In fact, McCarthy advocated for Michigan’s bully style of play.
“You have to have a dominant offense — you have to,” McCarthy told reporters. “You don’t see any Air Raid offense winning national championships. It’s where it’s done — in the trenches — that’s where the battle is won.
“Of course, coach Harbaugh loves that. He’s all about the nitty-gritty way of playing football, the blue-collar way, and I’m just happy to be a part of it. It’s only going to benefit me in the NFL, and it wins ballgames, so I’m all for that.”

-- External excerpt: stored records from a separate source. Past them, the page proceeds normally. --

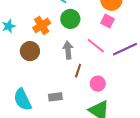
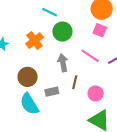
brown circle: (30, 51) -> (28, 77), moved
gray rectangle: (55, 97) -> (52, 92), moved
cyan semicircle: (22, 100) -> (29, 104), moved

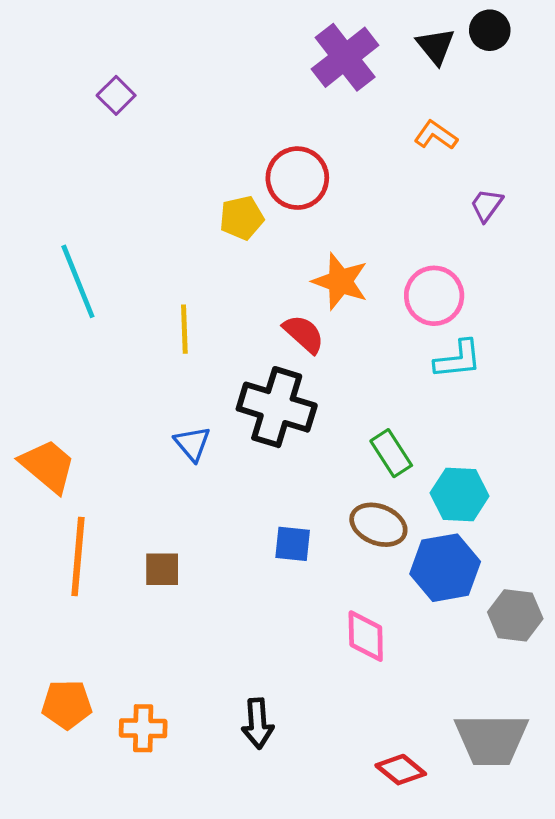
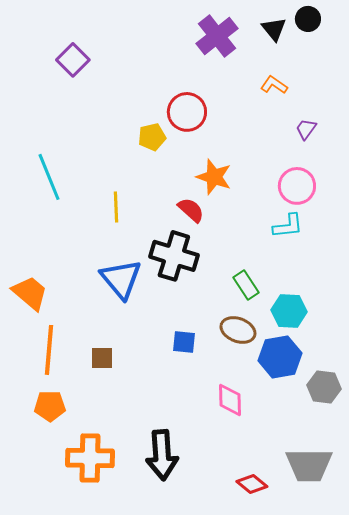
purple square: (116, 95) -> (73, 60), size x1.4
pink circle: (434, 296) -> (297, 186), moved
blue triangle: (192, 444) -> (121, 279), size x1.8
orange pentagon: (67, 704) -> (50, 406), moved
black arrow: (258, 723) -> (162, 455), size x1.6
orange cross: (143, 728) -> (90, 458), size x1.6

The Michigan quarterback has also used his success and friendly demeanor to influence those around him. His JJ For the Kids Foundation, launched by McCarthy with money earned from Name, Image and Likeness endeavors, has now donated more than $30,000 to children’s hospitals across the Big Ten, including CS Mott Children’s Hospital in Ann Arbor. He also has a growing list of teammates joining in on his pregame meditation routine.
Above all else, however, McCarthy has won over his teammates and helped bridge a mid-season quarterback transition that could have gone awry. It’s not easy going from one leader to another without the whole thing blowing up.
“That was a pretty drastic change during the season, because we were so used to Cade’s leadership, (him) being in there and JJ coming in for the special plays,” said starting offensive lineman Trevor Keegan. “I think the coaches did a really good job of handling that. The players did, as well. The offensive line knew that whoever was back there, we were going to block our tails off no matter what.”
They have, and McCarthy has done his part, too, willing Michigan to its first-ever 13-0 start and return trip to the CFP. This time, however, the hope is that the Wolverines aren’t the ones standing around watching the celebration.
“He’s done what he’s supposed to do,” offensive lineman Karsen Barnhart said. “He’s tried to be a leader. Guys follow him. It’s just growing and growing everyday, (and) more guys are following him. It’s great to have him back there, blocking for him. When the pocket collapses, he can make things happen for us. It’s awesome to have him back there, helping us win.”